— Task directions —
The records below are to be reproduced exactly, with every picture left out.

*** Input data Section Begins ***

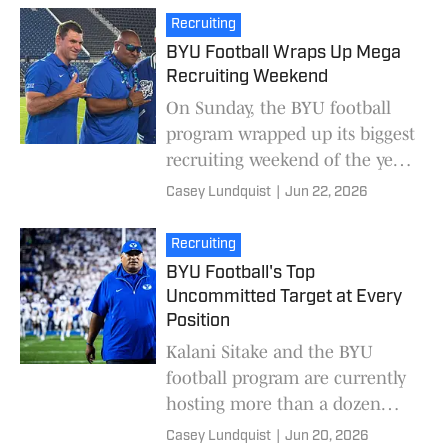
UCLA. Rex also he
Recruiting
BYU Football Wraps Up Mega
Recruiting Weekend
On Sunday, the BYU football
program wrapped up its biggest
recruiting weekend of the year.
More than a dozen recruits
Casey Lundquist
|
Jun 22, 2026
were on campus to experience
BYU's campus
Recruiting
BYU Football's Top
Uncommitted Target at Every
Position
Kalani Sitake and the BYU
football program are currently
hosting more than a dozen
recruits on campus for official
Casey Lundquist
|
Jun 20, 2026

*** Input data Section Ends ***

— Output for this task —
UCLA. Rex also he
Recruiting
BYU Football Wraps Up Mega
Recruiting Weekend
On Sunday, the BYU football
program wrapped up its biggest
recruiting weekend of the year.
More than a dozen recruits
Casey Lundquist
|
Jun 22, 2026
were on campus to experience
BYU's campus
Recruiting
BYU Football's Top
Uncommitted Target at Every
Position
Kalani Sitake and the BYU
football program are currently
hosting more than a dozen
recruits on campus for official
Casey Lundquist
|
Jun 20, 2026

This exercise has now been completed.